Excerpted records section start
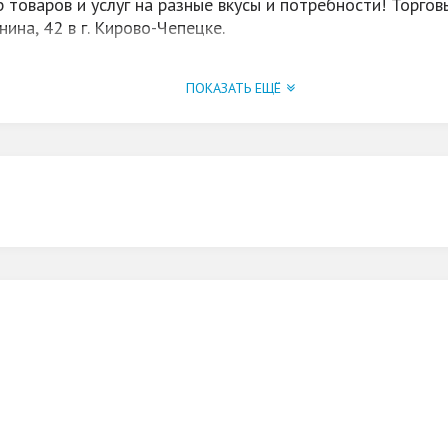
 товаров и услуг на разные вкусы и потребности! Торго
нина, 42 в г. Кирово-Чепецке.
брести здесь товары для рыбной ловли, одежду, нижнее 
ПОКАЗАТЬ ЕЩЁ
се нужные магазины в одном месте.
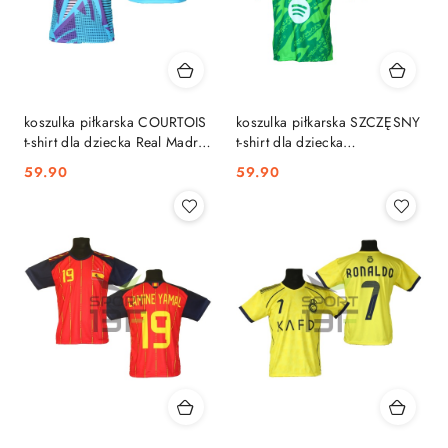
koszulka piłkarska COURTOIS
koszulka piłkarska SZCZĘSNY
t-shirt dla dziecka Real Madryt
t-shirt dla dziecka
SK
BARCELONA zielony SK
59.90
59.90
Cena:
Cena:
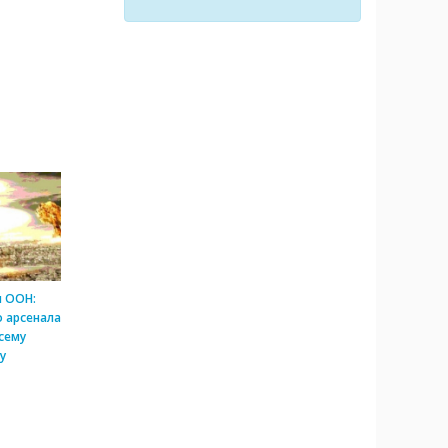
и ООН:
 арсенала
сему
у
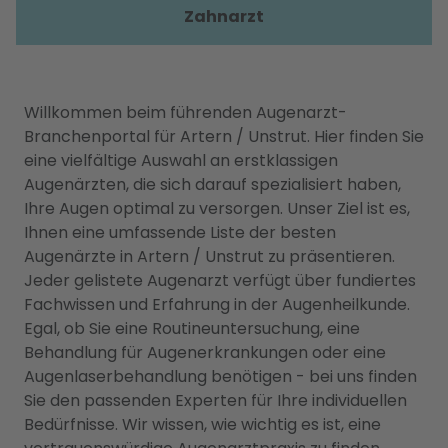
Zahnarzt
Willkommen beim führenden Augenarzt-
Branchenportal für Artern / Unstrut. Hier finden Sie
eine vielfältige Auswahl an erstklassigen
Augenärzten, die sich darauf spezialisiert haben,
Ihre Augen optimal zu versorgen. Unser Ziel ist es,
Ihnen eine umfassende Liste der besten
Augenärzte in Artern / Unstrut zu präsentieren.
Jeder gelistete Augenarzt verfügt über fundiertes
Fachwissen und Erfahrung in der Augenheilkunde.
Egal, ob Sie eine Routineuntersuchung, eine
Behandlung für Augenerkrankungen oder eine
Augenlaserbehandlung benötigen - bei uns finden
Sie den passenden Experten für Ihre individuellen
Bedürfnisse. Wir wissen, wie wichtig es ist, eine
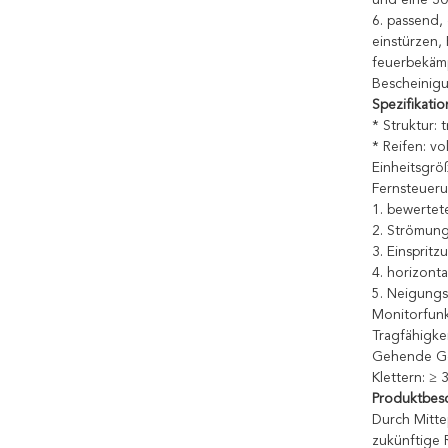
und eine 30
6. passend,
einstürzen,
feuerbekäm
Bescheinigu
Spezifikatio
* Struktur: 
* Reifen: v
Einheitsgrö
Fernsteuer
1. bewertet
2. Strömung
3. Einsprit
4. horizonta
5. Neigungs
Monitorfunk
Tragfähigke
Gehende Ge
Klettern: ≥ 
Produktbes
Durch Mitte
zukünftige 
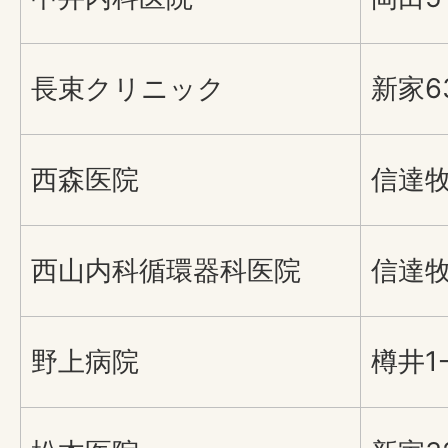
長束クリニック
新家6
西森医院
信達牧
西山内科循環器科医院
信達牧
野上病院
樽井1-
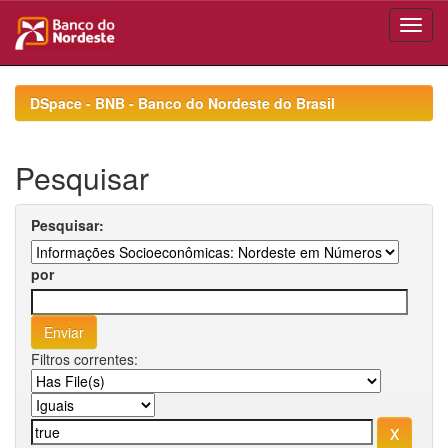
Skip
navigation
DSpace - BNB - Banco do Nordeste do Brasil
Pesquisar
Pesquisar:
por
Filtros correntes:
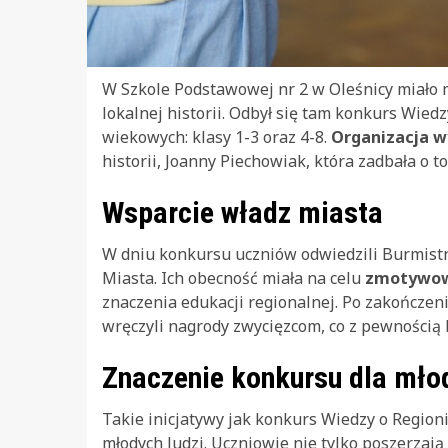
W Szkole Podstawowej nr 2 w Oleśnicy miało m
lokalnej historii. Odbył się tam konkurs Wied
wiekowych: klasy 1-3 oraz 4-8.
Organizacja w
historii, Joanny Piechowiak, która zadbała o t
Wsparcie władz miasta
W dniu konkursu uczniów odwiedzili Burmistr
Miasta. Ich obecność miała na celu
zmotywow
znaczenia edukacji regionalnej. Po zakończen
wręczyli nagrody zwycięzcom, co z pewnością
Znaczenie konkursu dla mło
Takie inicjatywy jak konkurs Wiedzy o Region
młodych ludzi. Uczniowie nie tylko poszerzają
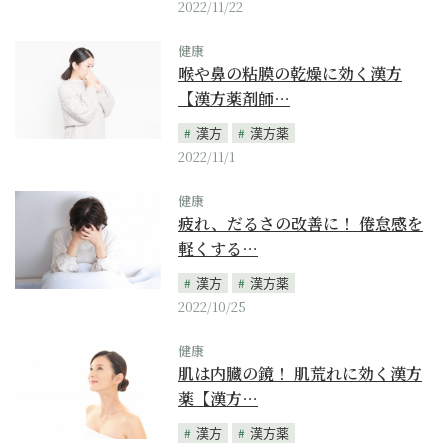
2022/11/22
健康
喉や鼻の粘膜の乾燥に効く漢方
【漢方薬剤師…
漢方
漢方薬
2022/11/1
健康
疲れ、だるさの改善に！ 倦怠感を
軽くする…
漢方
漢方薬
2022/10/25
健康
肌は内臓の鏡！ 肌荒れに効く漢方
薬【漢方…
漢方
漢方薬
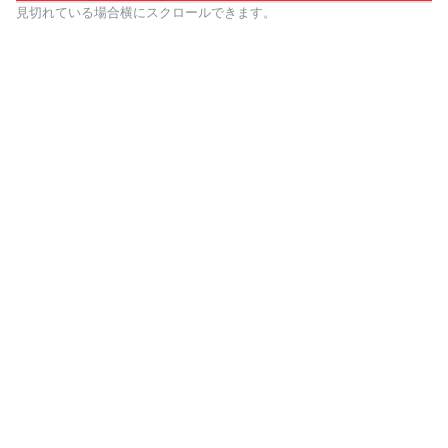
見切れている場合横にスクロールできます。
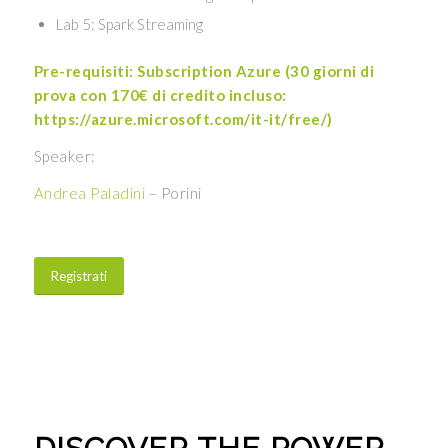
Lab 5: Spark Streaming
Pre-requisiti: Subscription Azure (30 giorni di
prova con 170€ di credito incluso:
https://azure.microsoft.com/it-it/free/)
Speaker:
Andrea Paladini
– Porini
Registrati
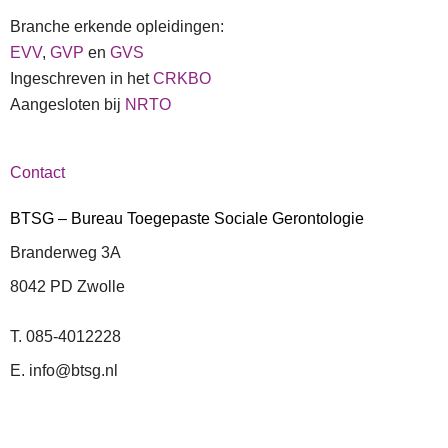
Branche erkende opleidingen:
EVV
,
GVP
en
GVS
Ingeschreven in het
CRKBO
Aangesloten bij
NRTO
Contact
BTSG – Bureau Toegepaste Sociale Gerontologie
Branderweg 3A
8042 PD Zwolle
T. 085-4012228
E. info@btsg.nl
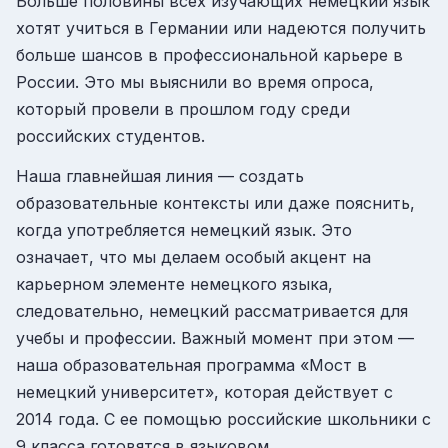
Больше половины всех изучающих немецкий язык
хотят учиться в Германии или надеются получить
больше шансов в профессиональной карьере в
России. Это мы выяснили во время опроса,
который провели в прошлом году среди
российских студентов.
Наша главнейшая линия — создать
образовательные контексты или даже пояснить,
когда употребляется немецкий язык. Это
означает, что мы делаем особый акцент на
карьерном элементе немецкого языка,
следовательно, немецкий рассматривается для
учебы и профессии. Важный момент при этом —
наша образовательная программа «Мост в
немецкий университет», которая действует с
2014 года. С ее помощью российские школьники с
9 класса готовятся в языковом,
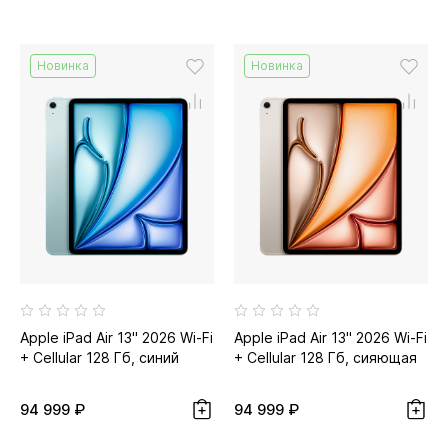
Новинка
Новинка
Apple iPad Air 13" 2026 Wi-Fi
Apple iPad Air 13" 2026 Wi-Fi
+ Cellular 128 Гб, синий
+ Cellular 128 Гб, сияющая
звезда...
94 999 ₽
94 999 ₽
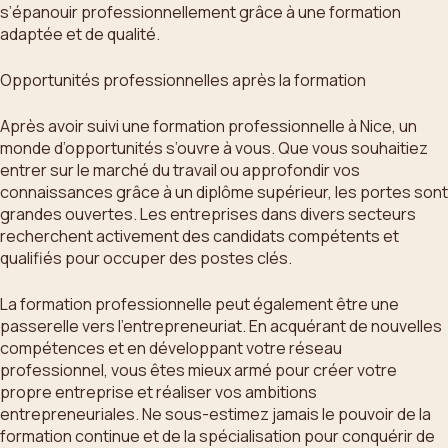
s’épanouir professionnellement grâce à une formation
adaptée et de qualité.
Opportunités professionnelles après la formation
Après avoir suivi une formation professionnelle à Nice, un
monde d’opportunités s’ouvre à vous. Que vous souhaitiez
entrer sur le marché du travail ou approfondir vos
connaissances grâce à un diplôme supérieur, les portes sont
grandes ouvertes. Les entreprises dans divers secteurs
recherchent activement des candidats compétents et
qualifiés pour occuper des postes clés.
La formation professionnelle peut également être une
passerelle vers l’entrepreneuriat. En acquérant de nouvelles
compétences et en développant votre réseau
professionnel, vous êtes mieux armé pour créer votre
propre entreprise et réaliser vos ambitions
entrepreneuriales. Ne sous-estimez jamais le pouvoir de la
formation continue et de la spécialisation pour conquérir de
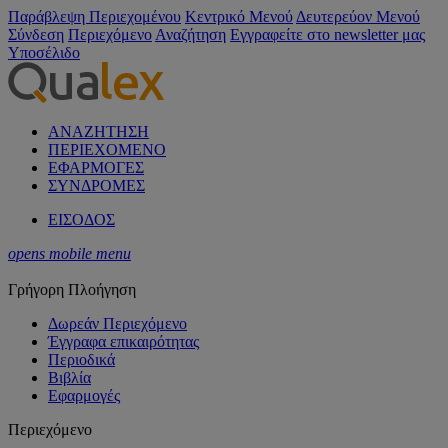
Παράβλεψη Περιεχομένου
Κεντρικό Μενού
Δευτερεύον Μενού
Σύνδεση
Περιεχόμενο
Αναζήτηση
Εγγραφείτε στο newsletter μας
Υποσέλιδο
ΑΝΑΖΗΤΗΣΗ
ΠΕΡΙΕΧΟΜΕΝΟ
ΕΦΑΡΜΟΓΕΣ
ΣΥΝΔΡΟΜΕΣ
ΕΙΣΟΔΟΣ
opens mobile menu
Γρήγορη Πλοήγηση
Δωρεάν Περιεχόμενο
Έγγραφα επικαιρότητας
Περιοδικά
Βιβλία
Εφαρμογές
Περιεχόμενο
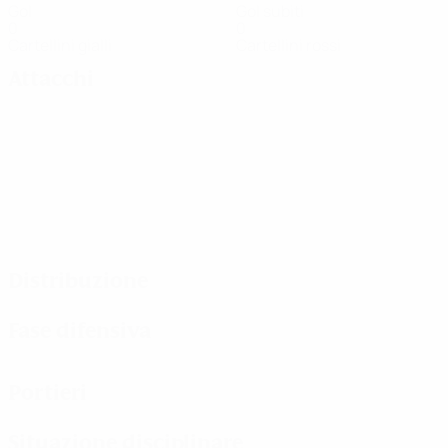
Gol
Gol subiti
0
0
Cartellini gialli
Cartellini rossi
Attacchi
Distribuzione
Fase difensiva
Portieri
Situazione disciplinare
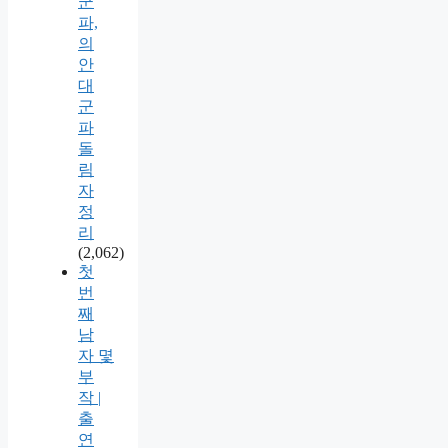
군
파,
의
안
대
군
파
돌
림
자
정
리
(2,062)
첫
번
째
남
자 몇
부
작 |
출
연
Excerpted records section end
The data above must be given again in full and unaltered, minus its images.

 товаров и услуг на разные вкусы и потребности! Торго
нина, 42 в г. Кирово-Чепецке.
брести здесь товары для рыбной ловли, одежду, нижнее 
ПОКАЗАТЬ ЕЩЁ
се нужные магазины в одном месте.
koszulka piłkarska COURTOIS
koszulka piłkarska SZCZĘSNY
t-shirt dla dziecka Real Madryt
t-shirt dla dziecka
SK
BARCELONA zielony SK
59.90
59.90
Cena:
Cena:
и ООН:
 арсенала
сему
у
Zahnarzt
Willkommen beim führenden Augenarzt-
Branchenportal für Artern / Unstrut. Hier finden Sie
eine vielfältige Auswahl an erstklassigen
Augenärzten, die sich darauf spezialisiert haben,
Ihre Augen optimal zu versorgen. Unser Ziel ist es,
Ihnen eine umfassende Liste der besten
Augenärzte in Artern / Unstrut zu präsentieren.
Jeder gelistete Augenarzt verfügt über fundiertes
Fachwissen und Erfahrung in der Augenheilkunde.
Egal, ob Sie eine Routineuntersuchung, eine
Behandlung für Augenerkrankungen oder eine
Augenlaserbehandlung benötigen - bei uns finden
Sie den passenden Experten für Ihre individuellen
Bedürfnisse. Wir wissen, wie wichtig es ist, eine
und eine 30
6. passend,
einstürzen,
feuerbekäm
Bescheinigu
Spezifikatio
* Struktur: 
* Reifen: v
Einheitsgrö
Fernsteuer
1. bewertet
2. Strömung
3. Einsprit
4. horizonta
5. Neigungs
Monitorfunk
Tragfähigke
Gehende Ge
Klettern: ≥ 
Produktbes
Durch Mitte
zukünftige 
長束クリニック
新家6
西森医院
信達牧
西山内科循環器科医院
信達牧
野上病院
樽井1-
Skip
navigation
DSpace - BNB - Banco do Nordeste do Brasil
Pesquisar
Pesquisar:
por
Filtros correntes:
W Szkole Podstawowej nr 2 w Oleśnicy miało m
lokalnej historii. Odbył się tam konkurs Wied
wiekowych: klasy 1-3 oraz 4-8.
Organizacja w
historii, Joanny Piechowiak, która zadbała o t
Wsparcie władz miasta
W dniu konkursu uczniów odwiedzili Burmistr
Miasta. Ich obecność miała na celu
zmotywow
znaczenia edukacji regionalnej. Po zakończen
wręczyli nagrody zwycięzcom, co z pewnością
Znaczenie konkursu dla mło
Takie inicjatywy jak konkurs Wiedzy o Region
młodych ludzi. Uczniowie nie tylko poszerzają
2022/11/22
健康
喉や鼻の粘膜の乾燥に効く漢方
【漢方薬剤師…
漢方
漢方薬
2022/11/1
健康
疲れ、だるさの改善に！ 倦怠感を
軽くする…
漢方
漢方薬
2022/10/25
健康
肌は内臓の鏡！ 肌荒れに効く漢方
薬【漢方…
漢方
漢方薬
見切れている場合横にスクロールできます。
Lab 5: Spark Streaming
Pre-requisiti: Subscription Azure (30 giorni di
prova con 170€ di credito incluso:
https://azure.microsoft.com/it-it/free/)
Speaker:
Andrea Paladini
– Porini
Registrati
Branche erkende opleidingen:
EVV
,
GVP
en
GVS
Ingeschreven in het
CRKBO
Aangesloten bij
NRTO
Contact
BTSG – Bureau Toegepaste Sociale Gerontologie
Branderweg 3A
8042 PD Zwolle
T. 085-4012228
E. info@btsg.nl
Больше половины всех изучающих немецкий язык
хотят учиться в Германии или надеются получить
больше шансов в профессиональной карьере в
России. Это мы выяснили во время опроса,
который провели в прошлом году среди
российских студентов.
Наша главнейшая линия — создать
образовательные контексты или даже пояснить,
когда употребляется немецкий язык. Это
означает, что мы делаем особый акцент на
карьерном элементе немецкого языка,
следовательно, немецкий рассматривается для
учебы и профессии. Важный момент при этом —
наша образовательная программа «Мост в
немецкий университет», которая действует с
2014 года. С ее помощью российские школьники с
9 класса готовятся в языковом,
Новинка
Новинка
Apple iPad Air 13" 2026 Wi-Fi
Apple iPad Air 13" 2026 Wi-Fi
+ Cellular 128 Гб, синий
+ Cellular 128 Гб, сияющая
звезда...
94 999 ₽
94 999 ₽
s’épanouir professionnellement grâce à une formation
adaptée et de qualité.
Opportunités professionnelles après la formation
Après avoir suivi une formation professionnelle à Nice, un
monde d’opportunités s’ouvre à vous. Que vous souhaitiez
entrer sur le marché du travail ou approfondir vos
connaissances grâce à un diplôme supérieur, les portes sont
grandes ouvertes. Les entreprises dans divers secteurs
recherchent activement des candidats compétents et
qualifiés pour occuper des postes clés.
La formation professionnelle peut également être une
passerelle vers l’entrepreneuriat. En acquérant de nouvelles
compétences et en développant votre réseau
professionnel, vous êtes mieux armé pour créer votre
propre entreprise et réaliser vos ambitions
entrepreneuriales. Ne sous-estimez jamais le pouvoir de la
formation continue et de la spécialisation pour conquérir de
Παράβλεψη Περιεχομένου
Κεντρικό Μενού
Δευτερεύον Μενού
Σύνδεση
Περιεχόμενο
Αναζήτηση
Εγγραφείτε στο newsletter μας
Υποσέλιδο
ΑΝΑΖΗΤΗΣΗ
ΠΕΡΙΕΧΟΜΕΝΟ
ΕΦΑΡΜΟΓΕΣ
ΣΥΝΔΡΟΜΕΣ
ΕΙΣΟΔΟΣ
opens mobile menu
Γρήγορη Πλοήγηση
Δωρεάν Περιεχόμενο
Έγγραφα επικαιρότητας
Περιοδικά
Βιβλία
Εφαρμογές
Περιεχόμενο
Gol
Gol subiti
0
0
Cartellini gialli
Cartellini rossi
Attacchi
Distribuzione
Fase difensiva
Portieri
Situazione disciplinare
군
파,
의
안
대
군
파
돌
림
자
정
리
(2,062)
첫
번
째
남
자 몇
부
작 |
출
연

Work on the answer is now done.